■ INFORMATION GIVEN
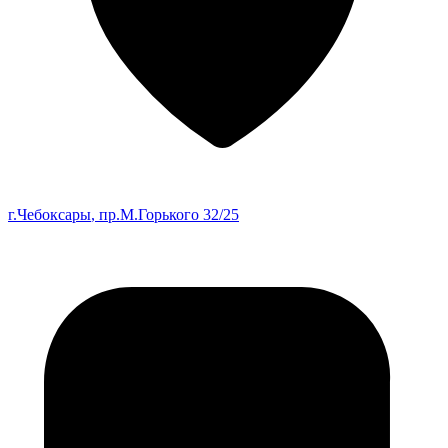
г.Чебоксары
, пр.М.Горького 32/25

* * *

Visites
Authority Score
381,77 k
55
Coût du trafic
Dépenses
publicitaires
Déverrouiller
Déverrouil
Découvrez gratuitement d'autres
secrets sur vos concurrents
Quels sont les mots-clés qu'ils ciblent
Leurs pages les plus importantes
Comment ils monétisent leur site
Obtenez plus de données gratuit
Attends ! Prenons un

■ WHAT IS NEEDED
Copy only this part of the entries above: the line with "Comment ils monétisent leur site", the line with "Attends ! Prenons un", and the lines between, all exactly as written.

■ RESPONSE TO THIS TASK
Comment ils monétisent leur site
Obtenez plus de données gratuit
Attends ! Prenons un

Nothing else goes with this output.